Criminalizando a solidariedade: a Guerra do Syriza contra outros movimentos

Por Theodoros Karyotis, publicado originalmente na  Roar magazine em 31 de julho de 2016

No início da manhã de 27 de julho, as famílias de refugiados e apoiadores que dormiam nos três abrigos de refugiados ocupados de Thessaloniki – Nikis, Orfanotrofeio e Hurriya – foram despertados pela polícia em equipamentos de choque. Numa operação policial bem orquestrada, centenas de pessoas foram detidas. A maioria dos ocupantes com status de refugiado foi liberada, enquanto alguns foram transportados para centros de acolhimento de refugiados com militares. O resto dos ocupantes, 74 pessoas de mais de uma dúzia de nacionalidades diferentes, foram levados so custódia policial.

Imediatamente após a evacuação de Orfanotrofeio, as escavadeiras marcharam e derrubaram o edifício, um orfanato abandonado “doado” há cinco anos a uma iniciativa da  Igreja Ortodoxa Grega por um governo anterior. Sob os escombros foram enterrados toneladas de roupas, gêneros alimentícios e remédios coletados por estruturas de solidariedade de base para serem distribuídos às famílias refugiadas necessitadas. Horas depois, a No Border Kitchen, uma estrutura autônoma que fornecia comida aos refugiados na ilha de Lesbos, também foi despejada pela polícia.

Na tarde seguinte, os 74 ocupantes dos três abrigos ocupados foram transportados para o tribunal de Salónica em algemas por policiais fortemente armados, onde foram ovacionados  ao entrar por centenas de aapoiadores , apesar do calor debilitante do verão grego. Os nove ocupantes da ocupação de Nikis foram condenados a sentenças de quatro meses pela ocupação de um prédio público. Os julgamentos dos 65 ocupantes dos abrigos de Orfanotrofeio e Hurriya foram adiados devido à falta de intérpretes; Todos foram liberados provisoriamente. As acusações incluem “interrupção da paz doméstica” e “danos à propriedade” – esta última uma acusação fabricada por proprietários gananciosos que exigem grandes compensações por supostos  danos a seus edifícios abandonados e não utilizados.

 

A resposta dos movimentos ao ataque foi rápida e incluiu as ocupações simbólicas da sede do partido governante Syriza em Thessaloniki e outras cidades; Marchas e protestos em todo o país; A ocupação da Escola de teatro  da universidade local, para transformá-la em um centro de luta; E o retorno dos refugiados que foram transferidos dos abrigos ocupados para campos de refugiados – a maioria deles vulneráveis ​​- de volta a lugares seguros. Para isso, devemos adicionar a mobilização de uma grande equipe jurídica voluntária para organizar a defesa de dezenas de ativistas em três julgamentos separados.

No entanto, a resposta foi assimétrica, já que na operação de quarta-feira, a polícia liquidou em apenas um dia uma grande parte da infraestrutura pacientemente construída pelo movimento de base para a solidariedade com os refugiados no último ano. A invasão e o despejo dos três abrigos de refugiados ocupados marca, assim, outro episódio na guerra não declarada do governo grego contra os esforços de solidariedade de base.

 

Humanidade apesar de tudo
Desde o verão de 2015, quando a Grécia tornou-se o principal caminho para a Europa para pessoas que fogem da guerra, da repressão e da pobreza na Ásia e na África, os refugiados que atravessam o país encontram gregos que sofreram cinco anos de tratamento de choque pela austeridade Viram suas vidas degradadas e seus direitos sociais, políticos e trabalhistas desaparecendo em um curto período de tempo.
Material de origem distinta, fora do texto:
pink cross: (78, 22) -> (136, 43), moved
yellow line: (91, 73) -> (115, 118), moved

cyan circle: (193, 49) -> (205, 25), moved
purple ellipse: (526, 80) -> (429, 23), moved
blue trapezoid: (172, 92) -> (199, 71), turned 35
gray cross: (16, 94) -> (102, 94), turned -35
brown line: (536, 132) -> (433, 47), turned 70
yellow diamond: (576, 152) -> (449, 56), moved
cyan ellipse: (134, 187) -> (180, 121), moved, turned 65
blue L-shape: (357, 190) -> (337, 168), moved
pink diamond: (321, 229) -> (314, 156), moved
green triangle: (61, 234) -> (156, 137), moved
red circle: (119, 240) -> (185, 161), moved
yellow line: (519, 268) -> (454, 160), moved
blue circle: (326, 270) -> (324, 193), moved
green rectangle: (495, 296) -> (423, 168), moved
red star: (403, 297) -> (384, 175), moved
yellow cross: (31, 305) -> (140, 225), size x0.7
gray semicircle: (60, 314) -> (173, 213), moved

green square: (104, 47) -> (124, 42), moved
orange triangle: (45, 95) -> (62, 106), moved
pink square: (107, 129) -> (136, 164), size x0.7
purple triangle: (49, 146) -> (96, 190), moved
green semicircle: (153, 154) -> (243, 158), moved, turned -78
Apesar das dificuldades, a provação dos refugiados geralmente não encontrou reflexos xenófobos, mas autêntica empatia e solidariedade da população. As vozes da extrema direita – que apenas alguns anos atrás tinham organizado pogroms contra imigrantes em conluio com as forças armadas – foram marginalizadas, e a sociedade grega geralmente demonstrou solidariedade para com os imigrantes.
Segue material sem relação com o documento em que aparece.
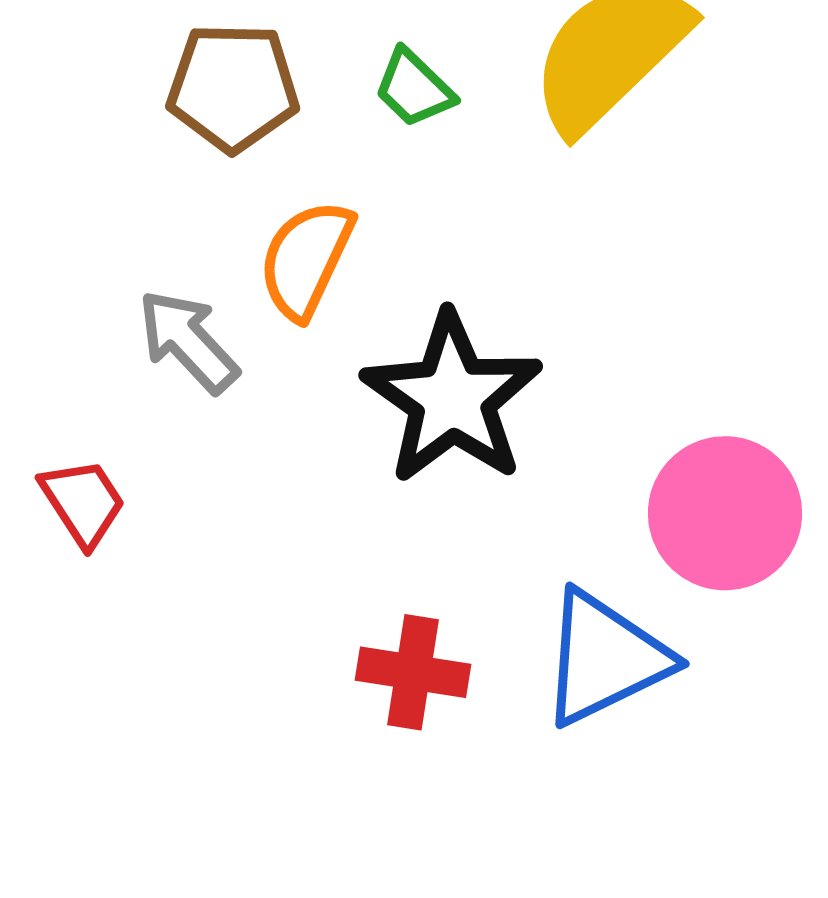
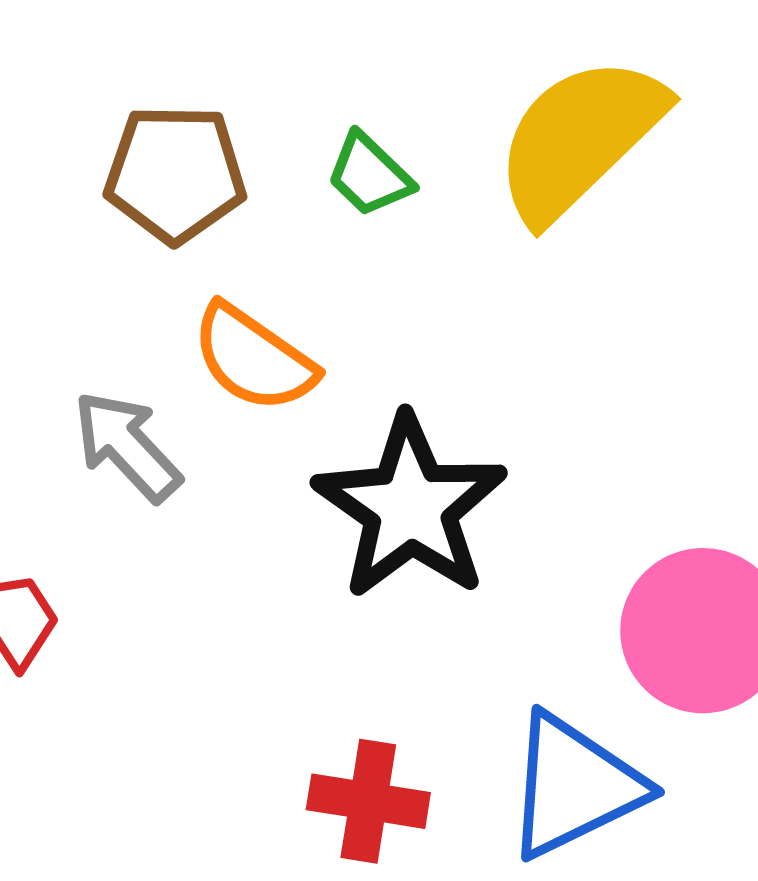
orange semicircle: (306, 259) -> (254, 358), turned -80

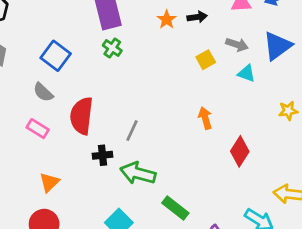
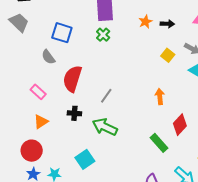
blue square: (56, 56) -> (62, 33), turned -30
yellow square: (206, 60) -> (168, 55), turned -32
pink rectangle: (38, 129) -> (38, 92), moved
black cross: (102, 155) -> (74, 113), moved
green rectangle: (175, 208) -> (159, 143), moved

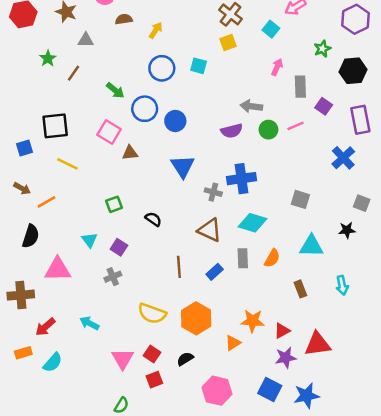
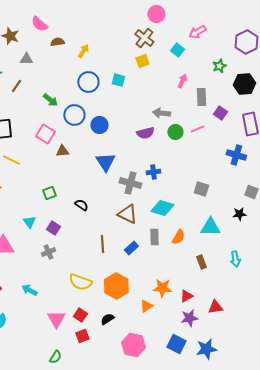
blue cross: (343, 158) -> (236, 155), turned -30
blue cross: (241, 179) -> (153, 172), size x0.6
gray cross: (213, 192) -> (130, 183), size x1.5
red triangle: (318, 344) -> (215, 307), size x0.7

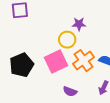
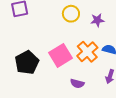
purple star: (79, 24) -> (97, 20), moved
yellow circle: (67, 40) -> (71, 14), moved

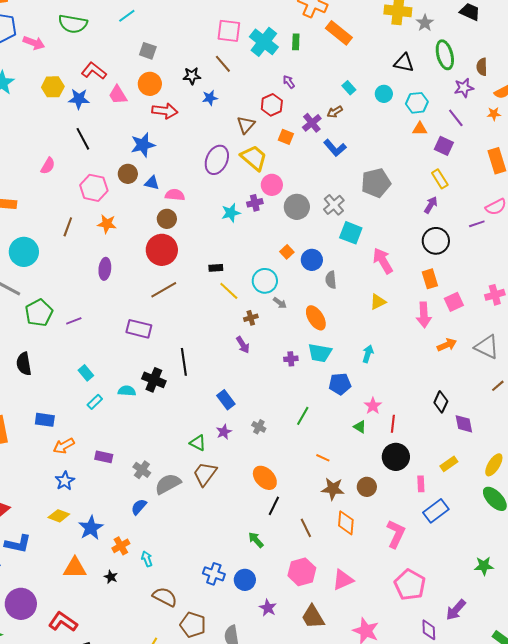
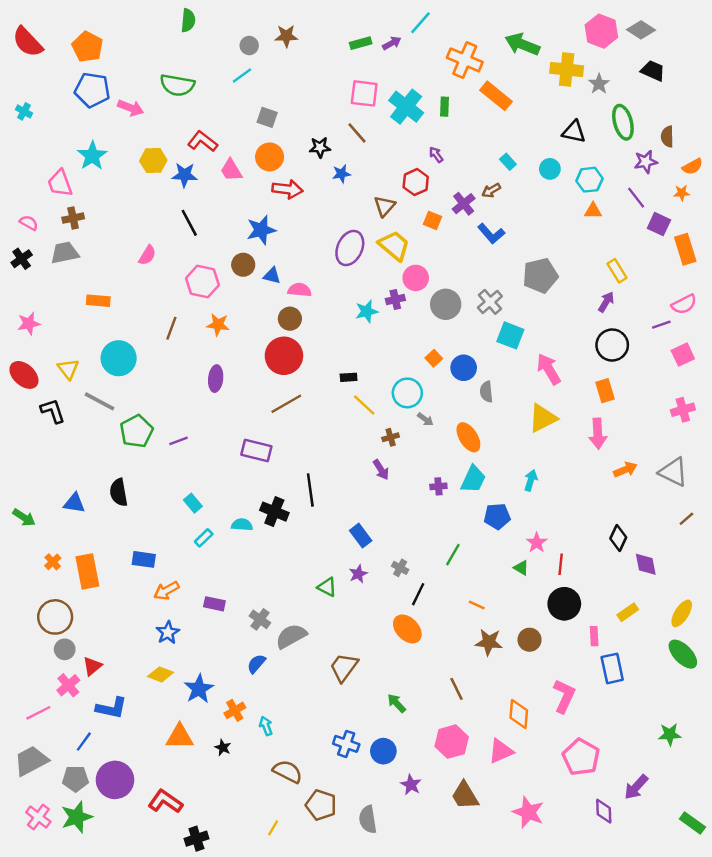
purple square: (444, 146) -> (659, 224), moved
yellow triangle: (378, 302) -> (543, 418), size x1.5
pink square: (454, 302) -> (683, 355), moved
cyan trapezoid: (320, 353) -> (473, 479), turned -75
brown trapezoid: (205, 474) -> (344, 667), moved
black line: (274, 506) -> (418, 594), moved
blue rectangle: (436, 511) -> (612, 668), turned -65
orange diamond: (346, 523) -> (519, 714), moved

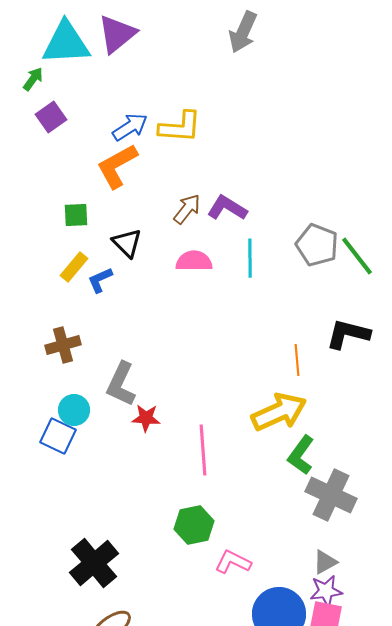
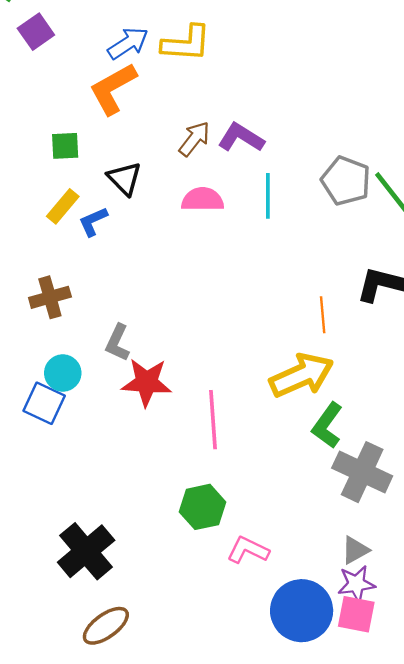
gray L-shape: (121, 384) -> (118, 343), size x0.7
red star: (146, 418) -> (147, 382), size x1.5

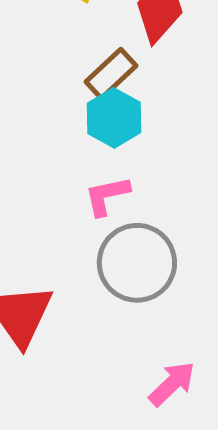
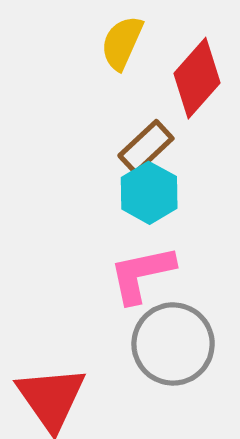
pink L-shape: (107, 196) -> (142, 274), size x1.4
A velha máxima xenófoba – “se gosta tanto dos refugiados, leva eles  pra  casa” – foi realmente posta em prática: milhares de casas gregas foram abertas para hospedar refugiados, especialmente os mais vulneráveis ​​- enfermos, mulheres grávidas e famílias com crianças pequenas – às vezes como uma parada intermediária para recuperar a força antes de se reunirem com a família no norte da Europa, mas muitas vezes como um arranjo mais duradouro. Milhões de rações de alimentos caseiros foram levados ao campo de Eidomeni por pessoas comuns, onde um grande número de refugiados viviam em condições deploráveis ​​em tendas e casas improvisadas, esperando uma chance de atravessar a fronteira para o norte e continuar seu caminho para Norte da Europa.

 

Solidariedade  em movimento

Esta resposta reconfortante em nome da sociedade grega marcou uma vitória moral para os movimentos sociais da Grécia, que ao longo dos anos da crise não só resistiram ao assalto às classes populares e criaram alternativas de base, como também estão lutando contra o racismo, a xenofobia e o fascismo Em todos os níveis: no bairro, nas ruas e no discurso público.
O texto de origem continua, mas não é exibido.